IS VISTA up to scratch yet for games?

Not had a single issue on Vista x32 Home Premium so far. I only have a few older games as I game on the 360 instead. AoE II & III, GTA: San Andreas, GTA: Vice City, C&C3, Mafia - all these games run fine with no issues at all.
 
I have been using Vista since the beta and apart from buggy drivers at the beginning everything has been fine for me. I havnt noticed any reduction in FPS from XP.
 
For me, Vista is as fast as XP and more responsive on the desktop, as for games, I would say its almost there, Crysis in XP is a lot faster for me, well not a lot, but its very choppy in Vista at max, 1680x1050, no aa.
 
Vista for me sucks unfortunately :(

I lost around 25fps on average on CS:S going from XP 32bit to Vista 64bit (This is with exactly the same settings and the same GFX Card Driver version)
 
Vista has nothing over XP except more instability and feature you wont use after two days, it s a bloated system hog, stick with XP.

so far(bar some nvidia drivers) i find most crashes from say gfx drivers issues with games tend to be crash to desktops. i get far far far fewer bluescreens on vista than i ever got on xp when it was first around.

vista is as stable or more stable than xp from my experience, and from anyone that seems to actually USE vista rather than comment on other people talking bout how it ran a year ago in beta.

there were 3-4 drivers missing on release, creative and the like, yet sound still worked, just not great, nothings been a problem since i moved months ago. gaming is at worst 4-5% slower in dx9, in dx10 its inbetween 7000% and infinity % faster, as xp can not do dx10. there are noticable differences in some games with dx10, not monumental and game changing, but they are there already and will only get more pronounced. theres zero reason to not use vista right now. yes, i personally don't use anything thats vista specific, the alt tab windows on an angle, useless, but pretty, once. preview windows on taskbar, useless, but pretty. aero, prettier, i turned it off at first, reinstalled, didn't turn off, prefer, not a huge deal. only real reason i'm on vista is, its what everyone will be using in a year, it won't be any different, no reason to not play in dx10 for a year to spite M$.
 
Fact is you got to go vista for dx10 because Bill is blackmailing you to upgrade from xp, though I find when it crashes every half hour or so, you can recover & carry on without a reset.
Vista is like a Lada with air-con, like its nice to be cool but you aint going get anywhere very fast!
 
Another thumbs up from me for vista ultimate, not 1 single crash from release day:) All the games I have tried run fine. Quake wars, lh, MOH airbourne, bioshock, ghost recon 2, supreme commander and oblivioin. The only game i have had problems with is stalker, slow downs were dreadful.
 
I'm dual booting XP/Vista but keep finding myself going back to XP for 2 reasons:
1) Vista takes about 30secs longer to boot up and at least twice as long to shut down

2) Every time I unrar something I get the UAC bugging me. I know I can turn it off but I'd much prefer it if I could add winrar to some sort of exceptions list like a firewall, but I can't find anything.

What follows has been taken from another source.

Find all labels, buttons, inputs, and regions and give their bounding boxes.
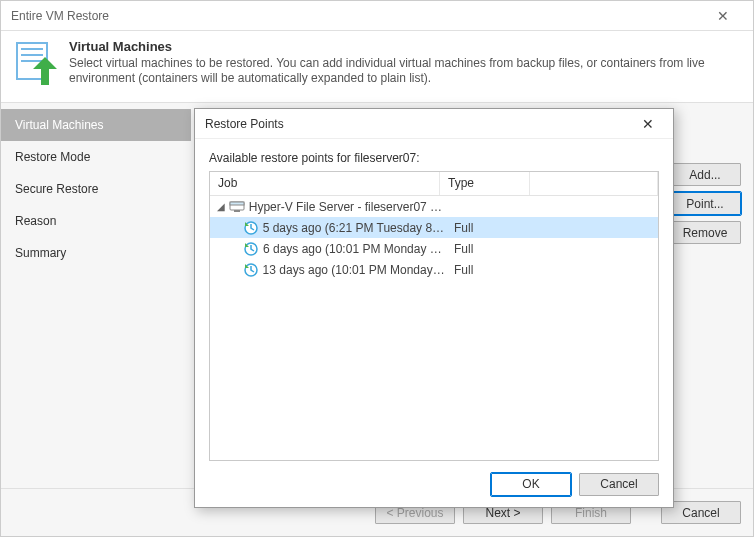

Anyway, until those 2 things are fixed I'll be sticking to XP
 
Vista is very resource hungry and has'nt offered me anything I could'nt do with XP. Got a dual boot setup and find myself constantly booting into XP.

Until MS stop supporting XP, I will be sticking with it. Having said that I'm not saying Vista is bad, its just that it does'nt offer me anything new or ground breaking in terms of funtionality.

Maybe when the DX10 games really do take a leap over the DX9 games in performance, that may start convincing more people its worth the change.
 
you know where the ignore tab is.;)

added ;)

For people who have issues with Vista, the main causes seem to be:

1) User Ignorance
2) Operator Error
3) Lack of 3rd party drivers for some (usually old) hardware
.
.
.
x) Actual 'defect' in Vista that needs sorting


The one problem I've had with Vista so far that I think could actually be considered as an proper O/S defect is very slow copying of file over my network (this seems to have been reported by quite a few people).

Vista is easily as good as XP in all but a very few specific cases.

There's no way I would suggest that everyone who already has XP should be looking to upgrade immediately, as Vista isn't that different to XP. But if you've built a new machine and need to buy an O/S, then IMO there's very few reasons not to chose Vista now.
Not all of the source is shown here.